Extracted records
--------------------
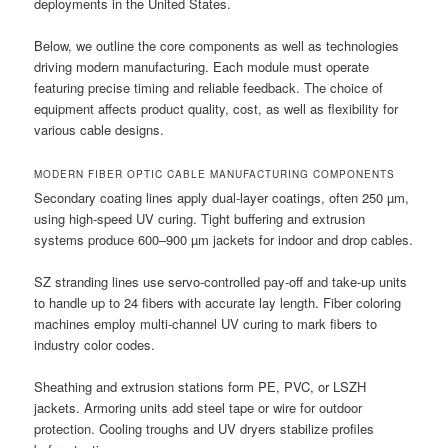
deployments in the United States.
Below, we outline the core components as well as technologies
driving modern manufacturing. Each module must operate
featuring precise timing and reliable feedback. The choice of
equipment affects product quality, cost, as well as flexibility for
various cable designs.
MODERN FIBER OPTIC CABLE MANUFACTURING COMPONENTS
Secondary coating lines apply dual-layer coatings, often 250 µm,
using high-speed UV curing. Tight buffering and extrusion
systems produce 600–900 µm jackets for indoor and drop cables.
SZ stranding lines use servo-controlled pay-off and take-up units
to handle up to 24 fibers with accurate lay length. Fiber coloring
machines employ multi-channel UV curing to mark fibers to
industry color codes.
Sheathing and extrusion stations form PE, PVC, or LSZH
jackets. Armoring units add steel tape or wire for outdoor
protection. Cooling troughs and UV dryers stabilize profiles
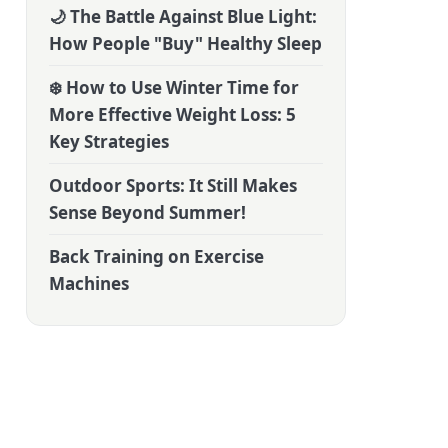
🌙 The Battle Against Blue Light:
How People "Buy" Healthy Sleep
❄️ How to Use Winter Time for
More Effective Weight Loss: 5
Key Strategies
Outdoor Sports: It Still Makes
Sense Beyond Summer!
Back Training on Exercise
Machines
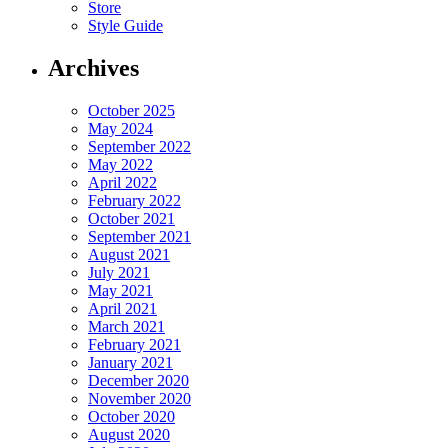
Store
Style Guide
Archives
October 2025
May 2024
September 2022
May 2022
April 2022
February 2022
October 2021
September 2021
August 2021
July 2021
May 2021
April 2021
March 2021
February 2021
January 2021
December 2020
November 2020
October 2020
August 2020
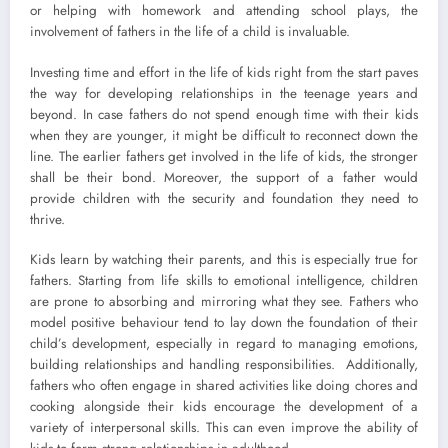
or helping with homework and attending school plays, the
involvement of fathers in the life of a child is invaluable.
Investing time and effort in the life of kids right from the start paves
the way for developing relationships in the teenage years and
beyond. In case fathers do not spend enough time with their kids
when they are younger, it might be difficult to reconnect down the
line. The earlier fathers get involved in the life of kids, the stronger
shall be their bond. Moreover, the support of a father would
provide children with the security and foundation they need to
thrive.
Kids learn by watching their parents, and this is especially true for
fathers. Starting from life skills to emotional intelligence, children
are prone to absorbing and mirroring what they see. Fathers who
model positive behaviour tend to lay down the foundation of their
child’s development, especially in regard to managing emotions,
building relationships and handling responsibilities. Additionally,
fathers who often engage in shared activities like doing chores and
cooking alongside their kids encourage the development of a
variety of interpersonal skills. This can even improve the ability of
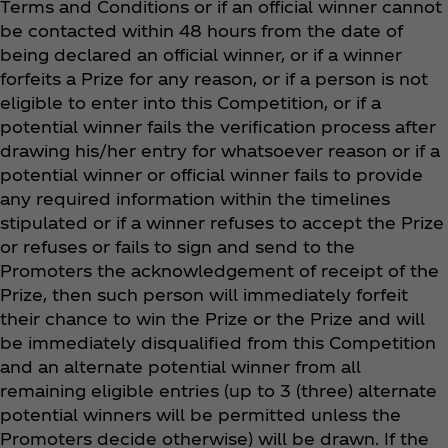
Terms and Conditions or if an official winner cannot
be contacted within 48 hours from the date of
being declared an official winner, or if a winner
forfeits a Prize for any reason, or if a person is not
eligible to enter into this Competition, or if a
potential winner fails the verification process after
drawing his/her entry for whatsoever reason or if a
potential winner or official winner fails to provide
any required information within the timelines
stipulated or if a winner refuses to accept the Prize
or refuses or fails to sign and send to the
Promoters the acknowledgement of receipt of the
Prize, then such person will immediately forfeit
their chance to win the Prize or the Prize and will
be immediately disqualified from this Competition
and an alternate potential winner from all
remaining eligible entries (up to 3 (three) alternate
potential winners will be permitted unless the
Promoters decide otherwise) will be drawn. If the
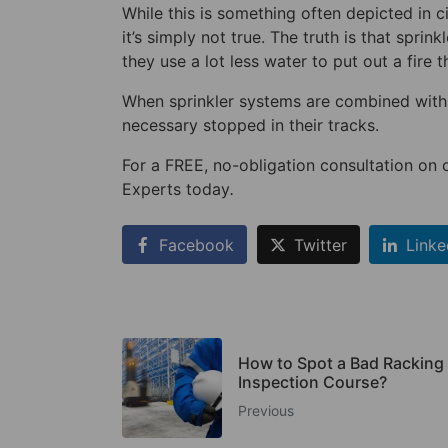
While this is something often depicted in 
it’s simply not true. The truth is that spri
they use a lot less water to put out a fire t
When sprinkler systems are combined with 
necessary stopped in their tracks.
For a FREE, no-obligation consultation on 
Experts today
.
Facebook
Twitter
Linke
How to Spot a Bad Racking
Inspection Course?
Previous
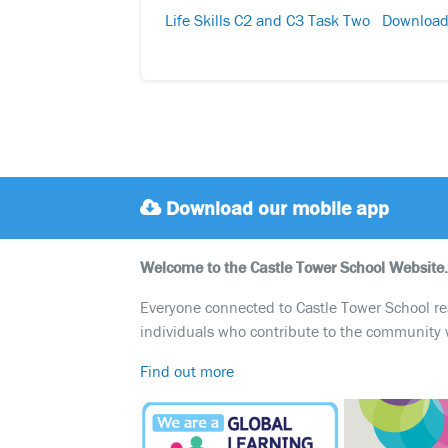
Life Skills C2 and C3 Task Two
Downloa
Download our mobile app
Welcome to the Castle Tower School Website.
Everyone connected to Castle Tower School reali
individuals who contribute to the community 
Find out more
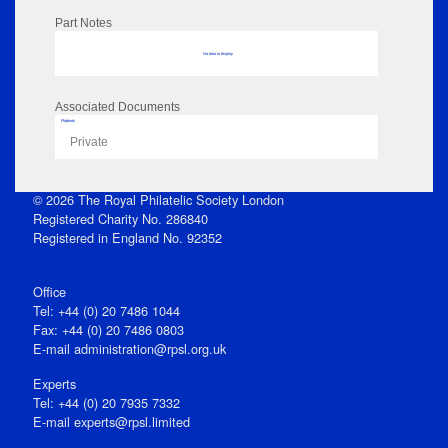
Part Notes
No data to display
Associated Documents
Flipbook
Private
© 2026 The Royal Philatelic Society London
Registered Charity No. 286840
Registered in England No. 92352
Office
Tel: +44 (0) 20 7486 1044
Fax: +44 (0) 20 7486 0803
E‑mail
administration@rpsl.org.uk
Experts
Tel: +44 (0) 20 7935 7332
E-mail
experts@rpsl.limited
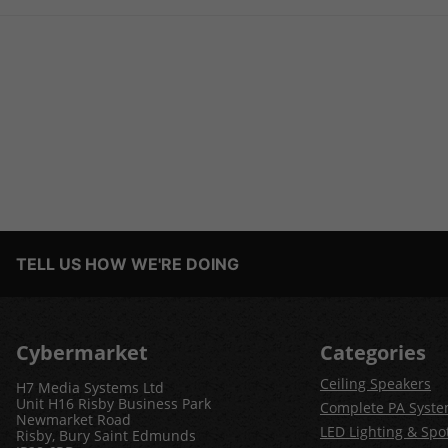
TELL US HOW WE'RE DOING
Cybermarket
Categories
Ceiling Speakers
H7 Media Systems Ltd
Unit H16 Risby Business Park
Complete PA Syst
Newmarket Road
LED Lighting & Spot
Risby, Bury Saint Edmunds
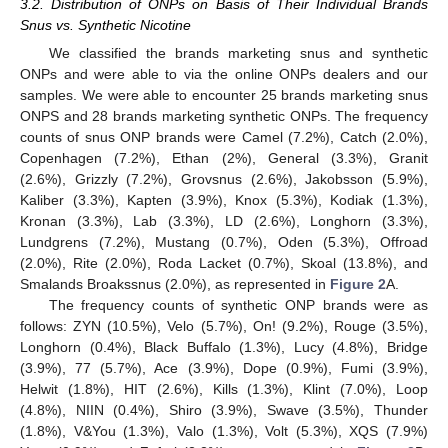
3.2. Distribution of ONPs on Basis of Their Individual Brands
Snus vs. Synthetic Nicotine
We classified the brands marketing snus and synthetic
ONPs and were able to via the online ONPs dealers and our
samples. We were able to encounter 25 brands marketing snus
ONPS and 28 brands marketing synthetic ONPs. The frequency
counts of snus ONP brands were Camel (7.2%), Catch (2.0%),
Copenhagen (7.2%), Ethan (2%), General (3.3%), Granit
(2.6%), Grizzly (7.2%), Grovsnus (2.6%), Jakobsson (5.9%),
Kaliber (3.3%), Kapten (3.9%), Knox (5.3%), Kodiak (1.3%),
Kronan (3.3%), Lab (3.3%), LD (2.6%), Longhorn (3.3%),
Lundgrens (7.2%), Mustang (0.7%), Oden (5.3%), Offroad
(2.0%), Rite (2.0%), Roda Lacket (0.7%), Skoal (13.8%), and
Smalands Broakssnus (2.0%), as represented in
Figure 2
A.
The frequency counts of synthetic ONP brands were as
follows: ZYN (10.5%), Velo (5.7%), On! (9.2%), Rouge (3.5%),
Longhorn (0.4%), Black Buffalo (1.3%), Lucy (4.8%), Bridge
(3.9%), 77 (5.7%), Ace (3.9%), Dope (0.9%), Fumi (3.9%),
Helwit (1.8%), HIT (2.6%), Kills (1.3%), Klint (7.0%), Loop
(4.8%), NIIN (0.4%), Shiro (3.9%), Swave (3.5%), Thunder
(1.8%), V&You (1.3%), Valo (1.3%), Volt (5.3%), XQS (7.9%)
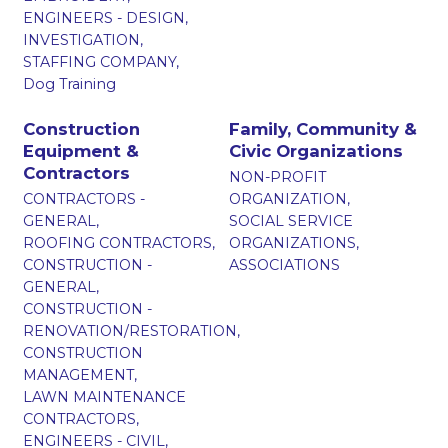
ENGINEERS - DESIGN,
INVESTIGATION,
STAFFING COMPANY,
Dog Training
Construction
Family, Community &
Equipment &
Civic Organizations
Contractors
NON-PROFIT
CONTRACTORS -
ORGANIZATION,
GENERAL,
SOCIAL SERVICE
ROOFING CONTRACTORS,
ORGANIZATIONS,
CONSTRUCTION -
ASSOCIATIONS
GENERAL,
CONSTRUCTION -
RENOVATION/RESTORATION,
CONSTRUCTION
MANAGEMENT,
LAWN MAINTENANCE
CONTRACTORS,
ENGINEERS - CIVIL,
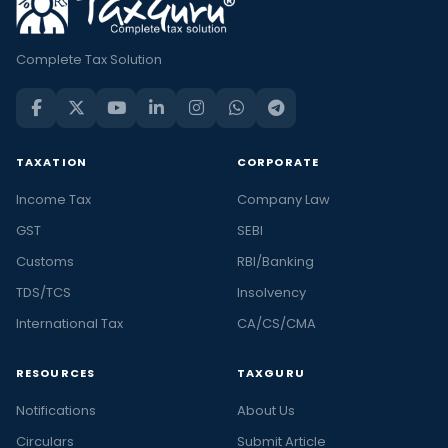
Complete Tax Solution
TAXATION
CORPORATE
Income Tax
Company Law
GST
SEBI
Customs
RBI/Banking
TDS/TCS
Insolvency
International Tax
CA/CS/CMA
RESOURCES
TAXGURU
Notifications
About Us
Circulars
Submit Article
--------------------
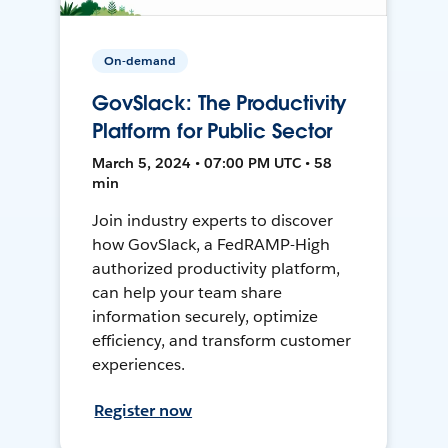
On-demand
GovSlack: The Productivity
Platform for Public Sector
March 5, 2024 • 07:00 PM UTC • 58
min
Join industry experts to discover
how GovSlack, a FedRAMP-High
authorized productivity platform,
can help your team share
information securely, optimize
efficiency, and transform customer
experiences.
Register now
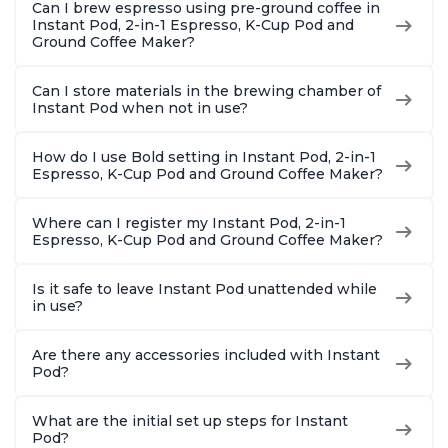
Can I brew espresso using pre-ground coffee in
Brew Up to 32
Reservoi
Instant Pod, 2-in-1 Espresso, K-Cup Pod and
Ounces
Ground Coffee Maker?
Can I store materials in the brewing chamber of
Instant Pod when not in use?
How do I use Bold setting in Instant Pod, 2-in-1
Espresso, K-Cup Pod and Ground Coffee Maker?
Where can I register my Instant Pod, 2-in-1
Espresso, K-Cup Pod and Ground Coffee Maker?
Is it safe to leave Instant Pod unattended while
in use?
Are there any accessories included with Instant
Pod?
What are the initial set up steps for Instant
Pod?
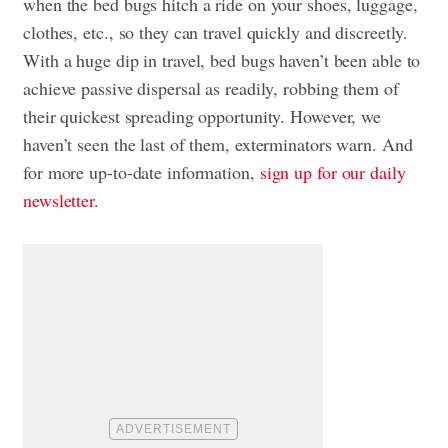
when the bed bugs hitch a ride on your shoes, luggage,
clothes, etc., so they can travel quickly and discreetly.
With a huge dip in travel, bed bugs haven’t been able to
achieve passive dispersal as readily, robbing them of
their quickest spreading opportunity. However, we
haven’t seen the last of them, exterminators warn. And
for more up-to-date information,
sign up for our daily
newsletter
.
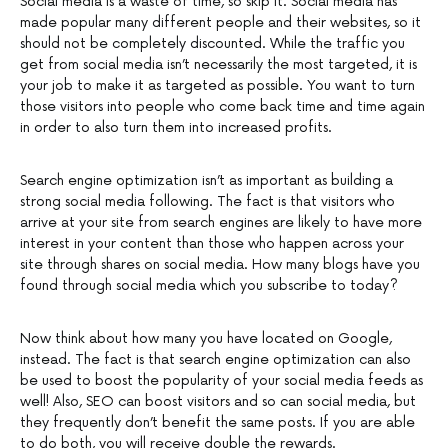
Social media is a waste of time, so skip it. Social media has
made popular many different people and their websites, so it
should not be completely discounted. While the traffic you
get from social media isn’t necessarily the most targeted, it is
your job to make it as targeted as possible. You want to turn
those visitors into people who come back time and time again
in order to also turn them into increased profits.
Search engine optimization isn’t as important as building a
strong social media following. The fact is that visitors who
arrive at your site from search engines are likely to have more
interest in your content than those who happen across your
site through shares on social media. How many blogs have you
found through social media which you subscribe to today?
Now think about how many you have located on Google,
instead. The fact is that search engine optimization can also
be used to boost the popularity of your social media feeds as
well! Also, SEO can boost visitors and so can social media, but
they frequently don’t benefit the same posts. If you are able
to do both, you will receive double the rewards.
--------------------
What this task involves
Find each line of the data above that holds the word "Tower", then copy it.

Answer space
Welcome to the Castle Tower School Website.
Everyone connected to Castle Tower School reali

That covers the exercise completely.